Council Honorees and the Nobel Prize
Our Continued Anniversary Celebration
This month we continue to celebrate the 20th Anniversary of Hypertension by honoring two more highly respected investigators who played important roles on the Council for High Blood Pressure Research (CHBPR). Again, each of the individuals that we honor was selected as a recipient of the Stouffer–Ciba–Novartis Award or was a speaker invited to present the Corcoran or other important Special Lectures. Sometime thereafter this recognition by the Council, which acknowledged their seminal scientific achievements, was honored further by selection to receive the Nobel Prize in Medicine.
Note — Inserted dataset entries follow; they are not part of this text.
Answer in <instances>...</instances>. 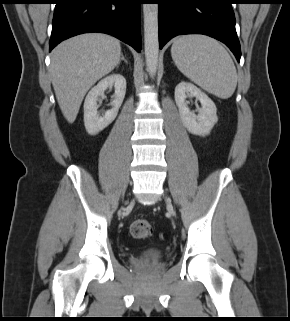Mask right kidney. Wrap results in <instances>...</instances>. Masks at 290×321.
Wrapping results in <instances>:
<instances>
[{"label": "right kidney", "instance_id": "1", "mask_svg": "<svg viewBox=\"0 0 290 321\" xmlns=\"http://www.w3.org/2000/svg\"><path fill=\"white\" fill-rule=\"evenodd\" d=\"M109 87L115 88L111 102L112 108L106 111L103 116H100L97 111V100ZM125 93L126 79L121 74H111L105 77L89 91L84 102V125L89 134L95 135L99 133L114 121L124 100Z\"/></svg>", "mask_w": 290, "mask_h": 321}]
</instances>
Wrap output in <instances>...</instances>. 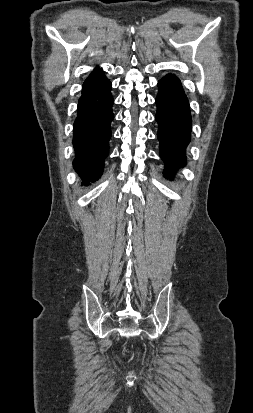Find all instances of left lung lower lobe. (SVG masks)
Listing matches in <instances>:
<instances>
[{
	"label": "left lung lower lobe",
	"mask_w": 253,
	"mask_h": 413,
	"mask_svg": "<svg viewBox=\"0 0 253 413\" xmlns=\"http://www.w3.org/2000/svg\"><path fill=\"white\" fill-rule=\"evenodd\" d=\"M156 97L157 133L160 157L165 163L164 175L171 177L177 167L186 164V147L190 142L192 119L188 99L180 80L172 74L158 82Z\"/></svg>",
	"instance_id": "1"
}]
</instances>
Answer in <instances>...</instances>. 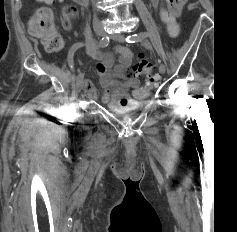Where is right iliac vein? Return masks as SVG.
Listing matches in <instances>:
<instances>
[{
  "mask_svg": "<svg viewBox=\"0 0 237 232\" xmlns=\"http://www.w3.org/2000/svg\"><path fill=\"white\" fill-rule=\"evenodd\" d=\"M95 33L98 36H103L105 34L104 28L102 26H97L95 28ZM83 84H84V75L82 73H80L76 77V86H77V90L79 92L83 89Z\"/></svg>",
  "mask_w": 237,
  "mask_h": 232,
  "instance_id": "right-iliac-vein-1",
  "label": "right iliac vein"
}]
</instances>
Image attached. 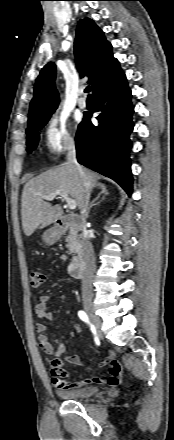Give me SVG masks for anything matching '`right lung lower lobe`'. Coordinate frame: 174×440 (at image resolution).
Listing matches in <instances>:
<instances>
[{"label": "right lung lower lobe", "mask_w": 174, "mask_h": 440, "mask_svg": "<svg viewBox=\"0 0 174 440\" xmlns=\"http://www.w3.org/2000/svg\"><path fill=\"white\" fill-rule=\"evenodd\" d=\"M98 126L85 114L75 138L78 162L116 181L130 196L132 174L129 139L133 130L131 90L119 63L94 90Z\"/></svg>", "instance_id": "1"}]
</instances>
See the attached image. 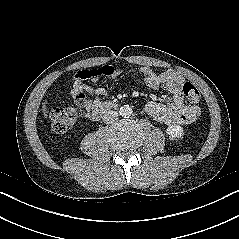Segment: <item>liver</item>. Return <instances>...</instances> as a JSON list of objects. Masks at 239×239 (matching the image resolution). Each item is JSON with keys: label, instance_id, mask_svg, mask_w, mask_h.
Instances as JSON below:
<instances>
[{"label": "liver", "instance_id": "obj_1", "mask_svg": "<svg viewBox=\"0 0 239 239\" xmlns=\"http://www.w3.org/2000/svg\"><path fill=\"white\" fill-rule=\"evenodd\" d=\"M42 112L44 113V116L46 117L47 115H46V106H45V104H43Z\"/></svg>", "mask_w": 239, "mask_h": 239}]
</instances>
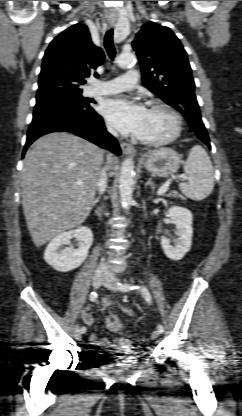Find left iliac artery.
I'll list each match as a JSON object with an SVG mask.
<instances>
[{"mask_svg": "<svg viewBox=\"0 0 242 416\" xmlns=\"http://www.w3.org/2000/svg\"><path fill=\"white\" fill-rule=\"evenodd\" d=\"M118 288L121 291H124V292H128V291L134 290V289H139L140 292L143 294L144 298L146 299V301L148 303H151V295H150L148 289L144 286H134V285H131L129 283H124V284L118 283ZM157 329L160 333H162L164 331V327L161 324L158 325Z\"/></svg>", "mask_w": 242, "mask_h": 416, "instance_id": "44dca946", "label": "left iliac artery"}]
</instances>
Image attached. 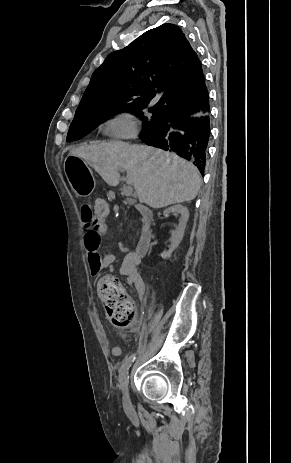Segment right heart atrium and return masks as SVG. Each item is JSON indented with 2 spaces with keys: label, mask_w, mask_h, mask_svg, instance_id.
Masks as SVG:
<instances>
[{
  "label": "right heart atrium",
  "mask_w": 291,
  "mask_h": 463,
  "mask_svg": "<svg viewBox=\"0 0 291 463\" xmlns=\"http://www.w3.org/2000/svg\"><path fill=\"white\" fill-rule=\"evenodd\" d=\"M107 134L114 138H129L137 133V123L135 117L122 112L113 116L106 123Z\"/></svg>",
  "instance_id": "obj_1"
}]
</instances>
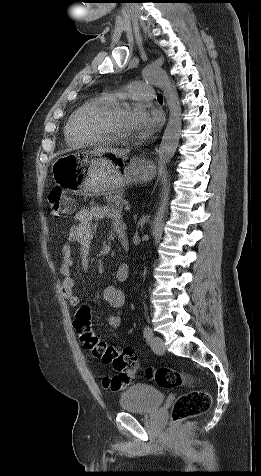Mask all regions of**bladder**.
Listing matches in <instances>:
<instances>
[{"label": "bladder", "mask_w": 261, "mask_h": 476, "mask_svg": "<svg viewBox=\"0 0 261 476\" xmlns=\"http://www.w3.org/2000/svg\"><path fill=\"white\" fill-rule=\"evenodd\" d=\"M164 393L148 384L129 386L119 397L121 410L129 413L151 414L163 403Z\"/></svg>", "instance_id": "1"}]
</instances>
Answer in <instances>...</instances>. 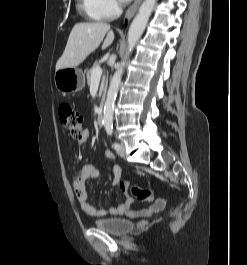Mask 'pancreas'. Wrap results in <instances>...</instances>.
Wrapping results in <instances>:
<instances>
[{
    "instance_id": "1",
    "label": "pancreas",
    "mask_w": 247,
    "mask_h": 265,
    "mask_svg": "<svg viewBox=\"0 0 247 265\" xmlns=\"http://www.w3.org/2000/svg\"><path fill=\"white\" fill-rule=\"evenodd\" d=\"M98 66H99V65L96 63V64L93 65V67H92L91 69H89V70L87 71V83H88V84L91 83V80H92L91 75H92L93 70H94L96 67H98Z\"/></svg>"
}]
</instances>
In this issue, we pay tribute to Drs Michael S. Brown and Joseph L. Goldstein of the University of Texas Health Science Center in Dallas. Dr Brown, Director of the Department of Genetic Diseases, and Dr Goldstein, Chief of Molecular Genetics, jointly presented the Council for High Blood Pressure Research’s Arthur C. Corcoran Memorial Lecture in 1983. Five years later, in 1988, the Nobel Prize Committee selected them for their landmark discoveries in their long-standing collaborative studies on cholesterol metabolism. In 1972, Drs Brown and Goldstein began their concerted studies on the genetic factors that are responsible for hypercholesterolemia. As a result of their work, the role of the LDL cell surface receptor in the regulation of cholesterol metabolism became understood and the genetic basis of familial hypercholesterolemia defined. Moreover, this work facilitated studies on other forms of hypercholesterolemia and led to our current understanding of these disorders and their treatment.